Bin noch nie einen Carbonlenker gefahren, wäre aber neugierig. Gewicht wäre/ist vollkommen egal. Lenker würde auf 760mm gekürzt werden.
Aktuell fahre ich einen Spank Spike 50mm Rise, der mir allerdings recht steif vorkommt.

Einsatzbereich Innsbruck und Umgebung auf einem Nicolai G16, Fahrergewicht knapp 67kg, falls das auch eine Rolle spielt.

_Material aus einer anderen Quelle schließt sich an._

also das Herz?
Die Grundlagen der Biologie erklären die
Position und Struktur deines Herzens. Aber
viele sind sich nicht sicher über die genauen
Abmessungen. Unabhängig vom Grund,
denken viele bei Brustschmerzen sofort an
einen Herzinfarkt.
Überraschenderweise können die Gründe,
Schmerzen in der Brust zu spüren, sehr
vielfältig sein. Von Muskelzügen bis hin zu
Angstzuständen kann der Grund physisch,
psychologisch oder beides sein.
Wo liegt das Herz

Lohnt sich Carbon oder macht sich der Unterschied nur im Gewicht bemerkbar und die Steifigkeit ist gleich? Oder ist der Alu womöglich sogar komfortabler?


----------



## Phil-Joe (12. Januar 2021)

marx. schrieb:


> Welcher der beiden 318.40 Lenker ist denn der komfortablere?
> Advanced oder Evolution SL?
> 
> Bin noch nie einen Carbonlenker gefahren, wäre aber neugierig. Gewicht wäre/ist vollkommen egal. Lenker würde auf 760mm gekürzt werden.
> ...



Im Komfort der beiden wirst du wenig Unterschiede merken, befürchte ich. Preislich wäre der günstigere meine Wahl.

Ja, ein Lenker aus Carbon ist meist komfortabler aber nicht weniger steif. Das bedingt sich einfach meist durch das Material. Die meisten Hersteller legen ihre Komponenten so aus, dass ein Carbonlenker ggü. einem Alu-Lenker mehr Flex hat. Eine Ausnahme scheint hier auch so ein bisschen Spank Vibrocore zu sein, die wohl sehr komfortabel als Alu-Lenker sind, sind aber auch schwerer.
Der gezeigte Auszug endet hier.